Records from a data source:
————————

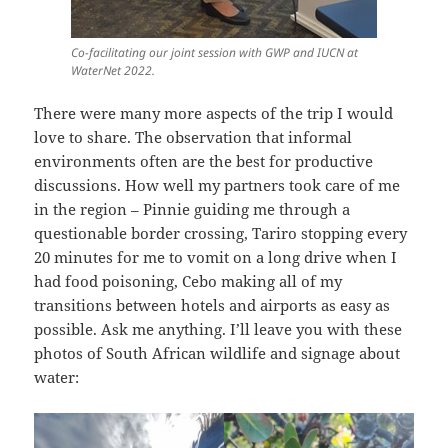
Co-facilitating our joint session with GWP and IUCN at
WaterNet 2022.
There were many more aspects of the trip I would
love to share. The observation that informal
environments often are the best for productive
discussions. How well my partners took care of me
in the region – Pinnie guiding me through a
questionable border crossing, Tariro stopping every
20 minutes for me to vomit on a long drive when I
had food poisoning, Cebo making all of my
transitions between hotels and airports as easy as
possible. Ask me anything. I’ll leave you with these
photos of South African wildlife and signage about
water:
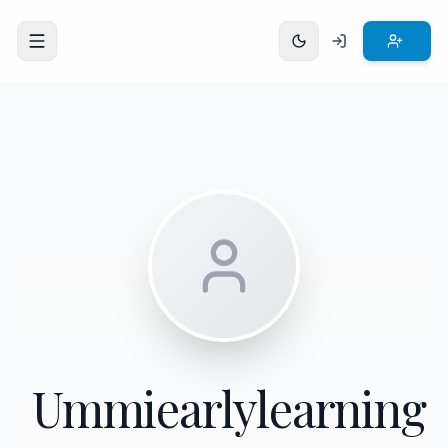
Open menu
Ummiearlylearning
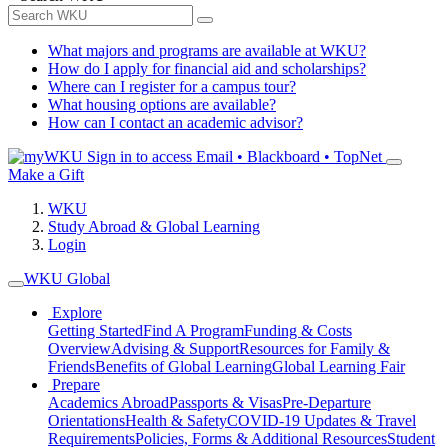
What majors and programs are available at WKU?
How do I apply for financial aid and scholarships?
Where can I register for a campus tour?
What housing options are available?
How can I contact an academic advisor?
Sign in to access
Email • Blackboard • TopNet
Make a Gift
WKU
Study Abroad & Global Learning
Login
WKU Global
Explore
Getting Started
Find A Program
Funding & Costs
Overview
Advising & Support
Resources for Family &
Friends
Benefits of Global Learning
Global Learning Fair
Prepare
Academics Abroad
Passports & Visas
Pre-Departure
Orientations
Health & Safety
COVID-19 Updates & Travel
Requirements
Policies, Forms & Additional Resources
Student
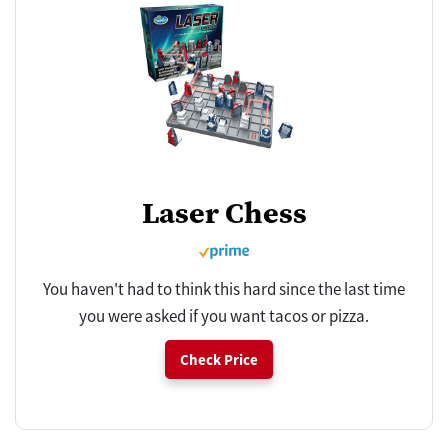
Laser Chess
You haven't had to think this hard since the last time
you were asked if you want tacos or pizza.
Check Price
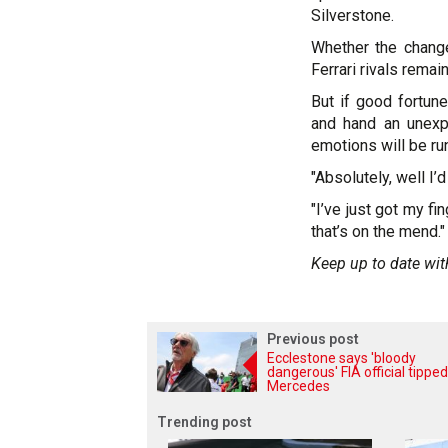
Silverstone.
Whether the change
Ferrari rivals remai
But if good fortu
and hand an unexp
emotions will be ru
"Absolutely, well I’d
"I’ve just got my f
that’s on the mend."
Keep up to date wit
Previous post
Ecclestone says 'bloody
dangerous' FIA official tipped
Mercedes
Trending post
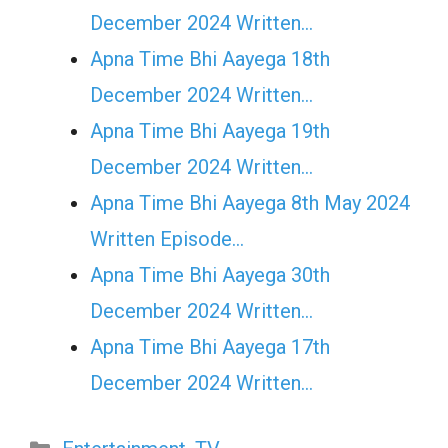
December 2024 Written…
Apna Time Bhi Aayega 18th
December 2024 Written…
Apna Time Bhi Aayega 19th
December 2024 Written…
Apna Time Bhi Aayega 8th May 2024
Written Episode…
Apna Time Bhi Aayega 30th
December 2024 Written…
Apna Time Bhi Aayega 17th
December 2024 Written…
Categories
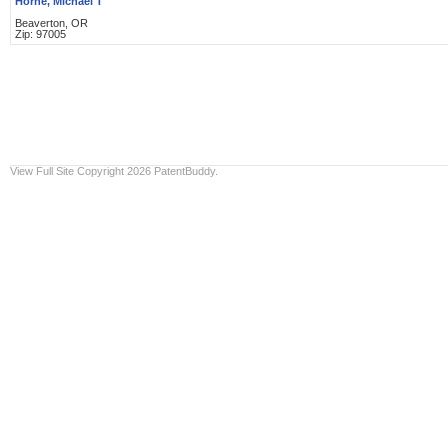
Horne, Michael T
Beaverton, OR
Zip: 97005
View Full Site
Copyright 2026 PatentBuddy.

————————

• _Aim of the exercise_
Could you output every record above exactly as it appears, without the pictures?

• _Solution_
Co-facilitating our joint session with GWP and IUCN at
WaterNet 2022.
There were many more aspects of the trip I would
love to share. The observation that informal
environments often are the best for productive
discussions. How well my partners took care of me
in the region – Pinnie guiding me through a
questionable border crossing, Tariro stopping every
20 minutes for me to vomit on a long drive when I
had food poisoning, Cebo making all of my
transitions between hotels and airports as easy as
possible. Ask me anything. I’ll leave you with these
photos of South African wildlife and signage about
water:
Open menu
Ummiearlylearning
What majors and programs are available at WKU?
How do I apply for financial aid and scholarships?
Where can I register for a campus tour?
What housing options are available?
How can I contact an academic advisor?
Sign in to access
Email • Blackboard • TopNet
Make a Gift
WKU
Study Abroad & Global Learning
Login
WKU Global
Explore
Getting Started
Find A Program
Funding & Costs
Overview
Advising & Support
Resources for Family &
Friends
Benefits of Global Learning
Global Learning Fair
Prepare
Academics Abroad
Passports & Visas
Pre-Departure
Orientations
Health & Safety
COVID-19 Updates & Travel
Requirements
Policies, Forms & Additional Resources
Student
Laser Chess
You haven't had to think this hard since the last time
you were asked if you want tacos or pizza.
Check Price
Silverstone.
Whether the change
Ferrari rivals remai
But if good fortu
and hand an unexp
emotions will be ru
"Absolutely, well I’d
"I’ve just got my f
that’s on the mend."
Keep up to date wit
Previous post
Ecclestone says 'bloody
dangerous' FIA official tipped
Mercedes
Trending post
December 2024 Written…
Apna Time Bhi Aayega 18th
December 2024 Written…
Apna Time Bhi Aayega 19th
December 2024 Written…
Apna Time Bhi Aayega 8th May 2024
Written Episode…
Apna Time Bhi Aayega 30th
December 2024 Written…
Apna Time Bhi Aayega 17th
December 2024 Written…
Categories
Horne, Michael T
Beaverton, OR
Zip: 97005
View Full Site
Copyright 2026 PatentBuddy.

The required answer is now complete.